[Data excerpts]
===

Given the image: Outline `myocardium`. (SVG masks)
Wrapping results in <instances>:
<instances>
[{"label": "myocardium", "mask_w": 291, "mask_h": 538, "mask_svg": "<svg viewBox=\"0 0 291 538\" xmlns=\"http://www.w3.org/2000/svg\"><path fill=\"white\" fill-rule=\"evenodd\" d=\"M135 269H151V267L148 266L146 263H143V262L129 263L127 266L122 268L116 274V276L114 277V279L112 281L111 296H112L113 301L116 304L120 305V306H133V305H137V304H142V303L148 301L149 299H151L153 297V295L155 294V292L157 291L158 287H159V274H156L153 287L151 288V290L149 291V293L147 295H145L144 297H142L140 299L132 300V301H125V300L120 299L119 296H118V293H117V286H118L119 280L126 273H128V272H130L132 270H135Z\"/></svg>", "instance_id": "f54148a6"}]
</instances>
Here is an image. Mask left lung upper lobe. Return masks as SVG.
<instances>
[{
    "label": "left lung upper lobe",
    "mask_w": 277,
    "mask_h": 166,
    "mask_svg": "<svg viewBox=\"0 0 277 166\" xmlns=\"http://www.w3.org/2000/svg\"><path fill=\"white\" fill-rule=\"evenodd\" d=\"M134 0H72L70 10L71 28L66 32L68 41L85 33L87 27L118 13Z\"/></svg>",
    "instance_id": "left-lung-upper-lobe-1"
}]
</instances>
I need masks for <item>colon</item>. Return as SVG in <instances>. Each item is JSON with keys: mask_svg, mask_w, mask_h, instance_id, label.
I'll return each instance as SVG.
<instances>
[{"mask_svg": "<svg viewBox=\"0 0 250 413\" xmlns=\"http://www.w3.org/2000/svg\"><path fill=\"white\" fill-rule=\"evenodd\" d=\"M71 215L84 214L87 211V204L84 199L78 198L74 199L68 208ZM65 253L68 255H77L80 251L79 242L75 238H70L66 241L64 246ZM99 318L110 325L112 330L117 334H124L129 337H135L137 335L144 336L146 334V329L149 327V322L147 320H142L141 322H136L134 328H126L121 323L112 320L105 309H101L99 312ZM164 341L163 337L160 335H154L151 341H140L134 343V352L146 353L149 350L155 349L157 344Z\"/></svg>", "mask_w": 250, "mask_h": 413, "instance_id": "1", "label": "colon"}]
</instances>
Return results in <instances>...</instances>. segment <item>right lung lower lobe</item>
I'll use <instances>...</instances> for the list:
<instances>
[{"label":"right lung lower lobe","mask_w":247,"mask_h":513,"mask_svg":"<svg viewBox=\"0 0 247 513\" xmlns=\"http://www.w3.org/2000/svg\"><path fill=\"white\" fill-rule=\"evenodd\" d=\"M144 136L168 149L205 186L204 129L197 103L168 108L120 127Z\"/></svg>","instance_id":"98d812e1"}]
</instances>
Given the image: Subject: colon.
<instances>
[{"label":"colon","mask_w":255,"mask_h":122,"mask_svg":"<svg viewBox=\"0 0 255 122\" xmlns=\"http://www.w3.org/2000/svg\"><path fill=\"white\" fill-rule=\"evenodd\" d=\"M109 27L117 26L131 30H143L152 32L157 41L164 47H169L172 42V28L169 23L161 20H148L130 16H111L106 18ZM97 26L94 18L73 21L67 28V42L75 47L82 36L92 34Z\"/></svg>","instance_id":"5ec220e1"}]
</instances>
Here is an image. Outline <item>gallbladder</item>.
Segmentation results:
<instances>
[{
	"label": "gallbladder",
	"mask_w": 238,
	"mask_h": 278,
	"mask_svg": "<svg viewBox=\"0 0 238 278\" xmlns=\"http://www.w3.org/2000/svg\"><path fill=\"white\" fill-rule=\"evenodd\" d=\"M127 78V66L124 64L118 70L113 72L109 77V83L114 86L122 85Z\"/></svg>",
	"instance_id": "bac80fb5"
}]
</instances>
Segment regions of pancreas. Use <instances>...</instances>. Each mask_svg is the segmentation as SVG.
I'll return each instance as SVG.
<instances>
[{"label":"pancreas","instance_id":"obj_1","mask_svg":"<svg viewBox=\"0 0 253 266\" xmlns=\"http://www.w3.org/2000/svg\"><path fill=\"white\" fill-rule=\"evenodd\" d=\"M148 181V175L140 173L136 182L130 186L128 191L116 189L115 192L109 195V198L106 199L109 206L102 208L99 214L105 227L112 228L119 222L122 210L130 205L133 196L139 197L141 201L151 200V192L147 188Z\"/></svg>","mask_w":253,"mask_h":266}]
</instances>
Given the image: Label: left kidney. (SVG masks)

===

EXERCISE PROMPT -
Nothing from before the line containing "Segment regions of" should appear; copy that line and each one after it through the last line of the entries, exactly.

COMPLETED TASK -
Segment regions of pancreas. Use <instances>...</instances>. Each mask_svg is the segmentation as SVG.
I'll return each instance as SVG.
<instances>
[{"label":"pancreas","instance_id":"obj_1","mask_svg":"<svg viewBox=\"0 0 253 266\" xmlns=\"http://www.w3.org/2000/svg\"><path fill=\"white\" fill-rule=\"evenodd\" d=\"M148 181V175L140 173L136 182L130 186L128 191L116 189L115 192L109 195V198L106 199L109 206L102 208L99 214L105 227L112 228L119 222L122 210L130 205L133 196L139 197L141 201L151 200V192L147 188Z\"/></svg>","mask_w":253,"mask_h":266}]
</instances>
Given the image: Label: left kidney. (SVG masks)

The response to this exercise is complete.